* SUPPLIED DATA *
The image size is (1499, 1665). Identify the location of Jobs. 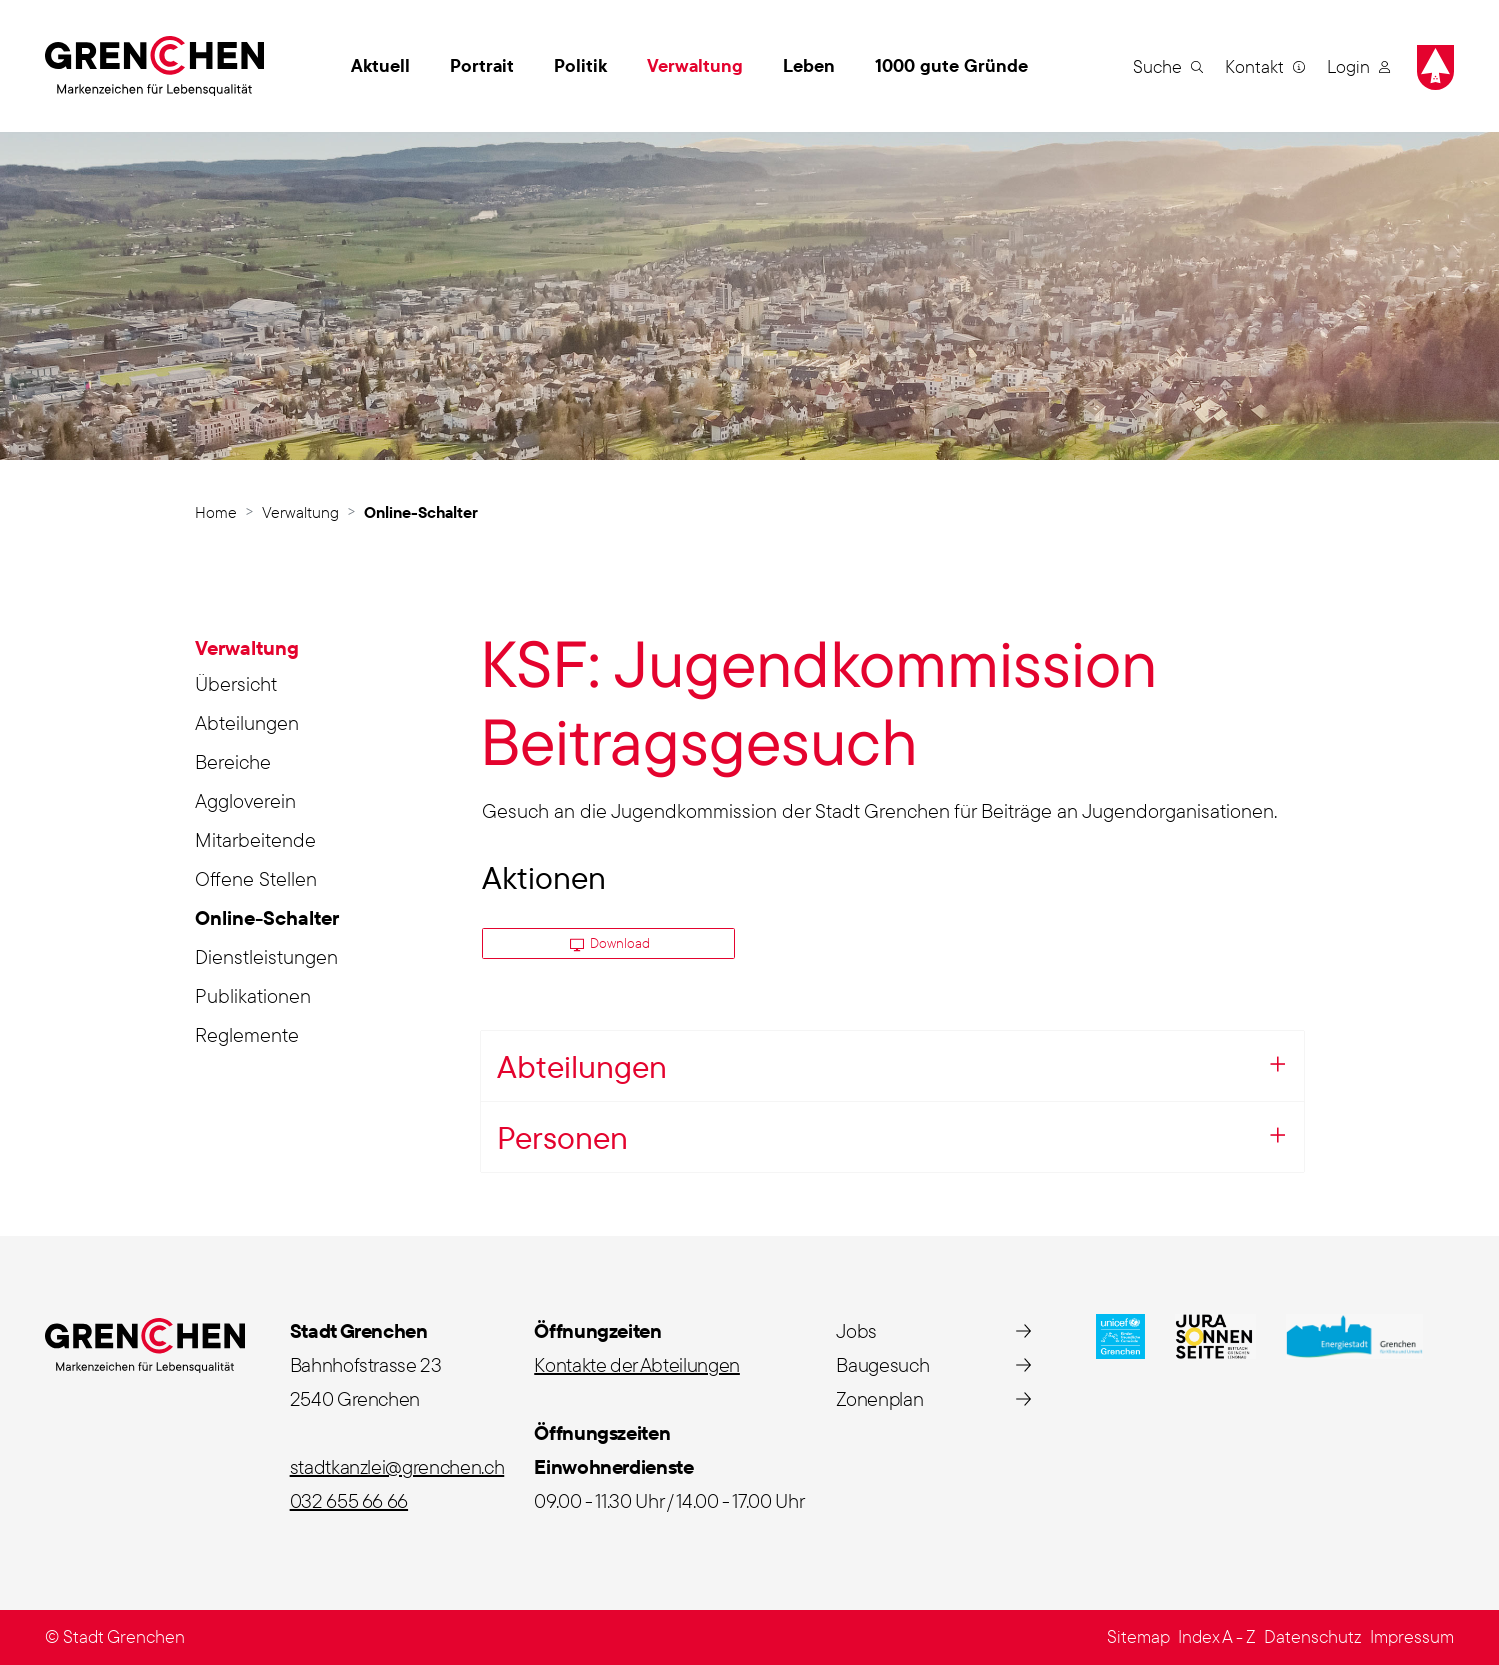
(856, 1330).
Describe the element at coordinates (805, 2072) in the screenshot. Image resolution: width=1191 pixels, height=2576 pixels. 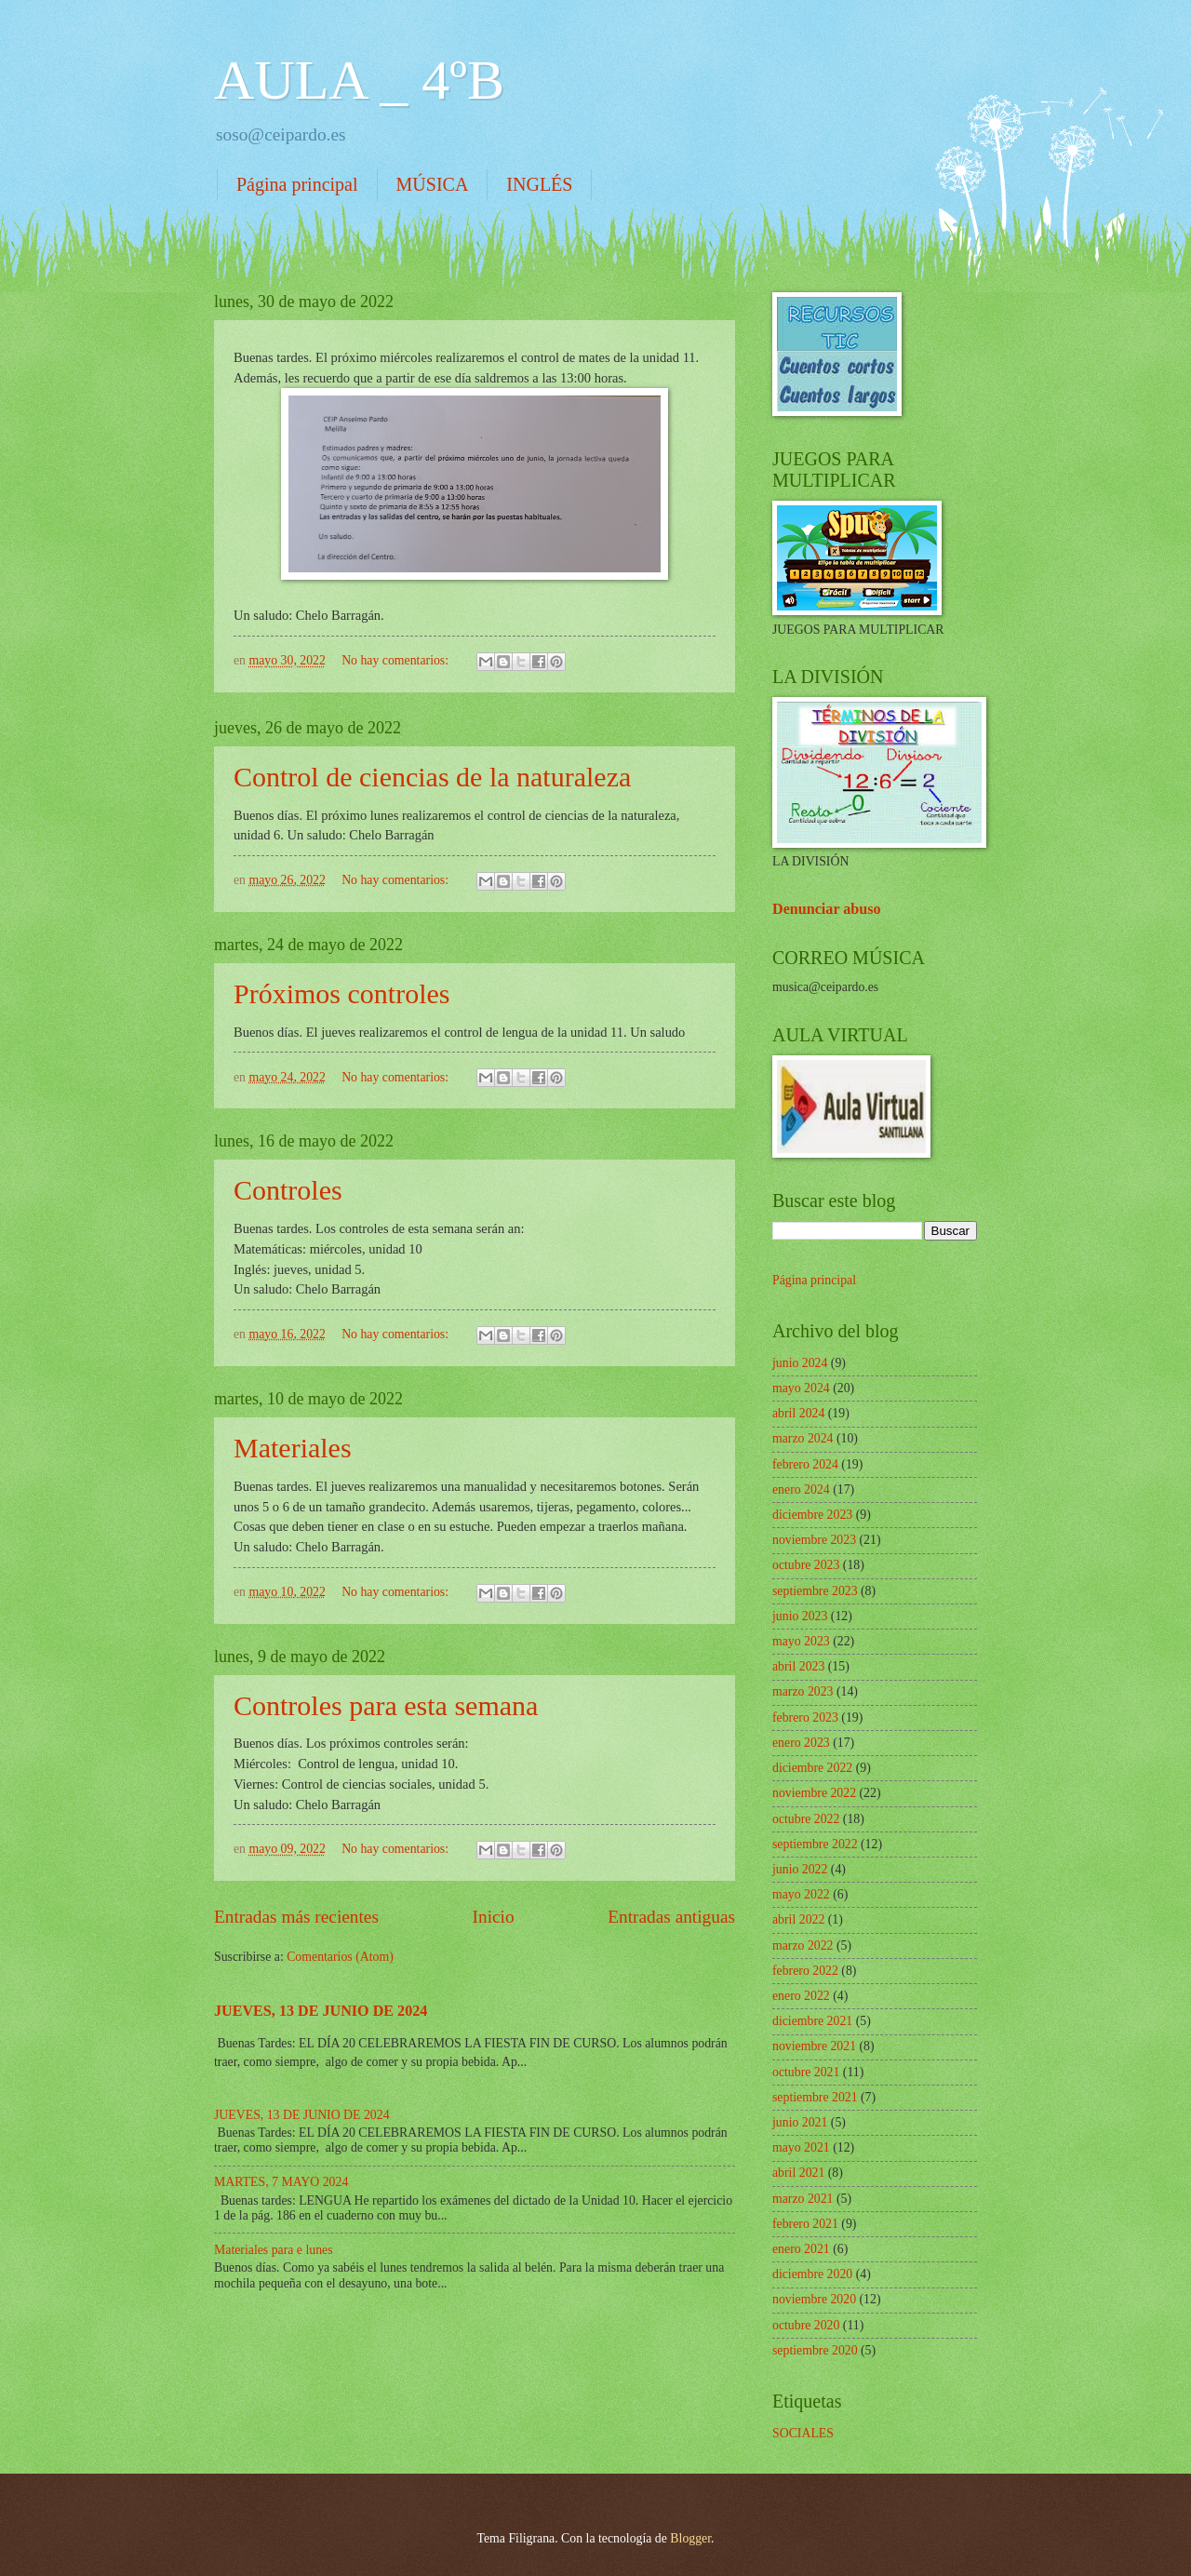
I see `octubre 2021` at that location.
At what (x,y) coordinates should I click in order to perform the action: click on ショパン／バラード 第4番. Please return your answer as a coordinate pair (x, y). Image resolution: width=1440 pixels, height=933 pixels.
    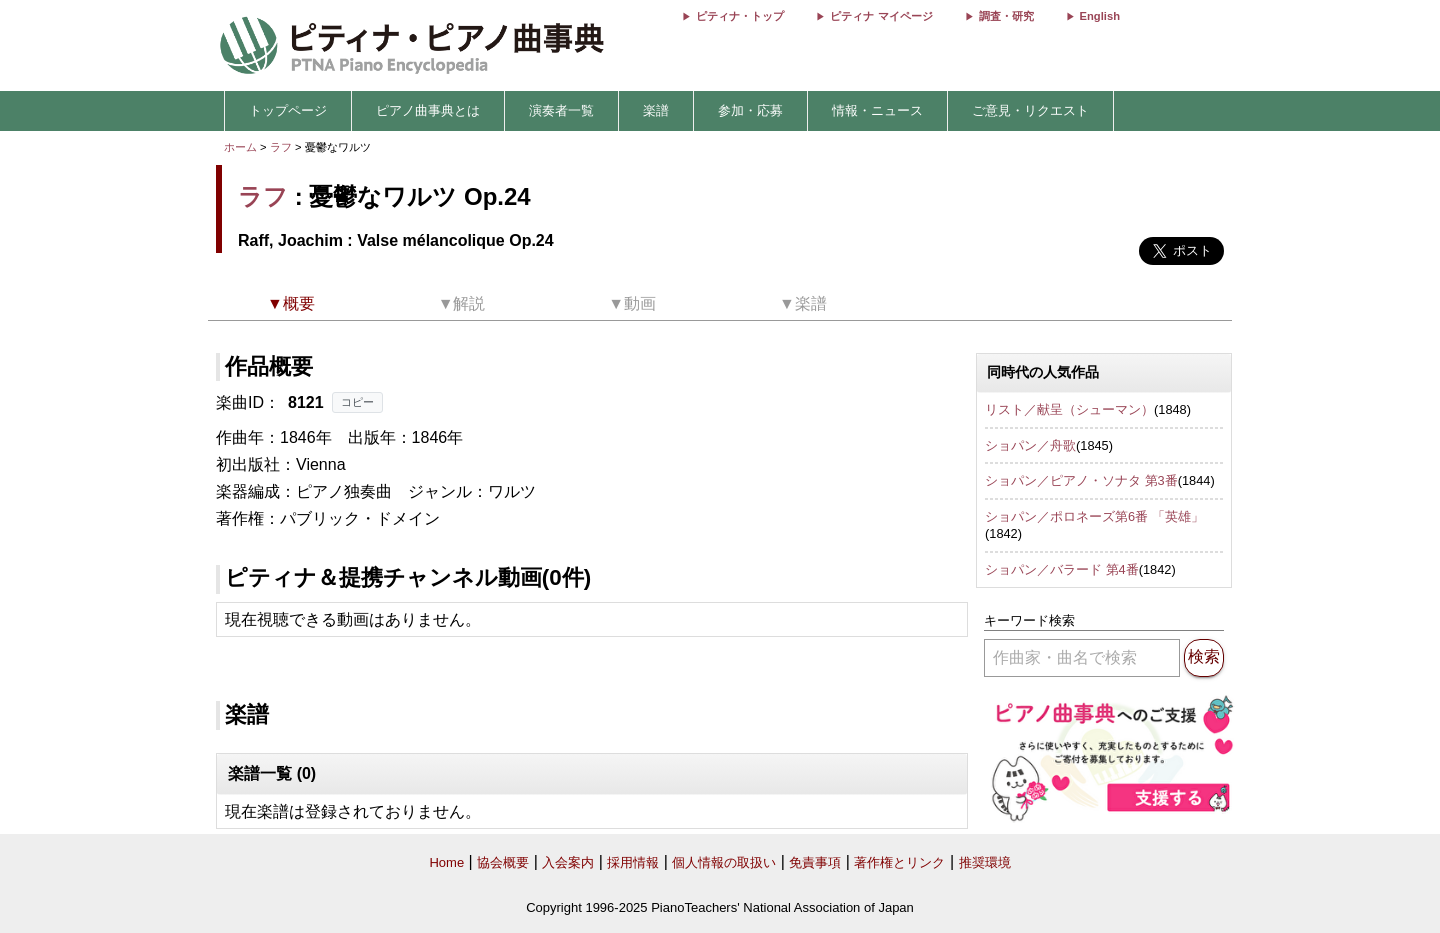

* ASSIGNMENT *
Where pictures occur in the material above, omit them and return everything else exactly.

* SOLUTION FOR THIS PROBLEM *
The image size is (1499, 1665). Identify the location of Jobs. 
(856, 1330).
Describe the element at coordinates (805, 2072) in the screenshot. Image resolution: width=1191 pixels, height=2576 pixels. 
I see `octubre 2021` at that location.
At what (x,y) coordinates should I click in order to perform the action: click on ショパン／バラード 第4番. Please return your answer as a coordinate pair (x, y). Image resolution: width=1440 pixels, height=933 pixels.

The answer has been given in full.